3.4. Utility Function

After defining agents and their strategies, a proper utility function should be defined for the model. To achieve this end, in this paper, several functional and structural properties that seem to have impact on C. elegans frontal neural network formation are used as parameters of utility function. These factors include physical distance between the neurons, difference between neurons birth-time, average shortest path of each neuron to the other neurons in the network, page-rank, betweenness centrality, and closeness centrality. Consider u_i↔j(g) is the utility function for neuron i in the network g, against its opponent that is neuron j, D_ij is the physical distance between neuron i and neuron j, B_ij is the difference between birth-time of neuron i and neuron j, S_ig is the average shortest path of neuron i in the network g, p_i is the page-rank of neuron i in the network g, C_i is the closeness centrality of neuron i and finally Be_i is the betweenness centrality of neuron i and α, β, λ, θ, ρ and ω are coefficients of the used parameters. Then The utility function for each neuron is made as follow:

$\begin{array}{ll}{u}_{i\leftrightarrow j}(g)=\alpha D_{ij}+\beta B_{ij}+\lambda S_{ig}+\theta p_i+\rho C_i+\omega B{e}_i& (1)\end{array}$

4. Implementation

To implement the model, first, the coefficients of the utility function should be identified. These coefficients are calculated applying the concept of pairwise stability and using linear programming.

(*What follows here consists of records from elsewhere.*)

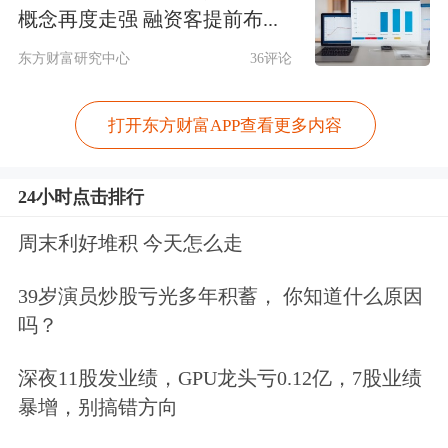
多其他的市场情绪指标一样，他和他的
概念再度走强 融资客提前布...
投资团队会忽略市值，并继续按照他们
东方财富研究中心
36评论
的方式投资，但正是这种纪律性令伯克
打开东方财富APP查看更多内容
希尔达到了1万亿美元的市值。”
总部位于美国内布拉斯加州奥马哈市的
24小时点击排行
伯克希尔曾是一家陷入困境的纺织公
周末利好堆积 今天怎么走
司，巴菲特于1965年收购了该公司，并
39岁演员炒股亏光多年积蓄， 你知道什么原因
逐渐将其转变为一个庞大的多元化控股
吗？
公司，覆盖保险、铁路、能源、零售等
深夜11股发业绩，GPU龙头亏0.12亿，7股业绩
多个行业。近期，随着巴菲特采取防御
暴增，别搞错方向
策略大量抛售包括苹果公司在内的股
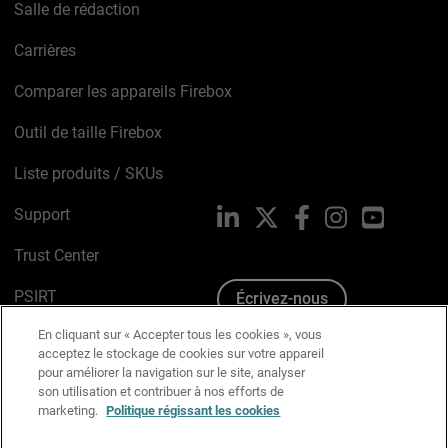
Salle de rédaction
Carrières
Comparer les appareils Firebox
Outil de taille Firebox
Liste produits / SKUs
Support
LinkedIn
X
Facebook
Instagram
YouTube
Trust Center
PSIRT
Écrivez-nous
En cliquant sur « Accepter tous les cookies », vous
Avis sur les cookies
acceptez le stockage de cookies sur votre appareil
pour améliorer la navigation sur le site, analyser
Politique de confidentialité
son utilisation et contribuer à nos efforts de
marketing.
Politique régissant les cookies
Charte Graphique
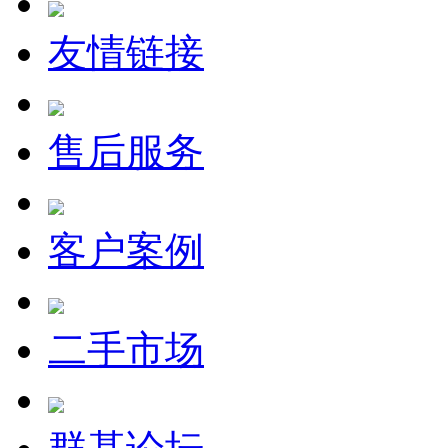
友情链接
售后服务
客户案例
二手市场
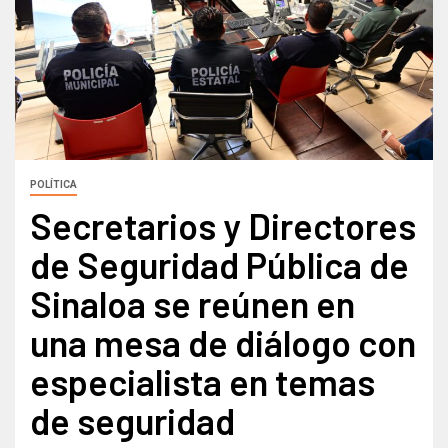
POLÍTICA
Secretarios y Directores
de Seguridad Pública de
Sinaloa se reúnen en
una mesa de diálogo con
especialista en temas
de seguridad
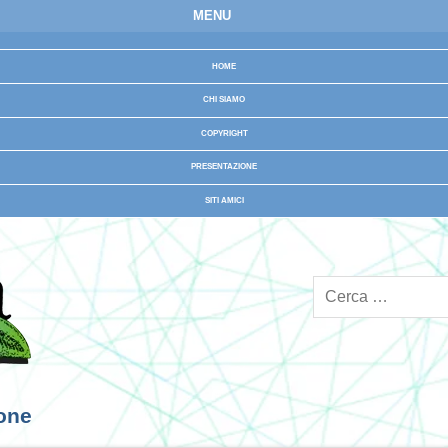
MENU
HOME
CHI SIAMO
COPYRIGHT
PRESENTAZIONE
SITI AMICI
ione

The Pulp python package is used for linear programming (Mitchell et al., 2011). To calculate the limiting constraints for linear programming, with this assumption that the C. elegans frontal neural network is pairwise stable, first the utility function is calculated for each pair of neurons with a link between them. Then, the link deleted and again the utility function is calculated in this situation, and the different of these two utilities is used as constraints of linear programming to satisfy the requirements of pairwise stability. The constraints are calculated as depicted in Equation (2).

$\begin{array}{l}\left(u_{i\leftrightarrow j}-u_{i\leftrightarrow j}^{\prime }\right)=\alpha \left(D_{ij}\right)+\beta \left(B_{ij}-B_{ij}^{\prime }\right)+\lambda \left(S_{ij}-S_{ij}^{\prime }\right)\\ +\rho (P_i-P_i^{\prime })+\theta (C_i-C_i^{\prime })+\omega \left(B{e}_i-B{e}_i{}^{\prime }\right)\le 0& (2)\end{array}$

Again for each pair of neurons departed from each other, the utility is calculated in both situations, with and without the link between the neurons, and the difference is used as the constraints. This time, the constraints are calculated using Equation (3).

$\begin{array}{l}\left(u_{i\leftrightarrow j}-u_{i\leftrightarrow j}{}^{\prime }\right)=\alpha \left(D_{ij}\right)+\beta \left(B_{ij}-B_{ij}{}^{\prime }\right)+\lambda \left(S_{ij}-S_{ij}{}^{\prime }\right)\\ +\rho \left(P_i-P_i{}^{\prime }\right)+\theta \left(C_i-C_i{}^{\prime }\right)+\omega \left(B{e}_i-B{e}_i{}^{\prime }\right)\ge 0& (3)\end{array}$

These constraints are calculated for each pair of neurons and added to the dictionary of the constraints. Dictionary of constraints is a data structure that is used to pass the constraints to the Pulp for linear programming.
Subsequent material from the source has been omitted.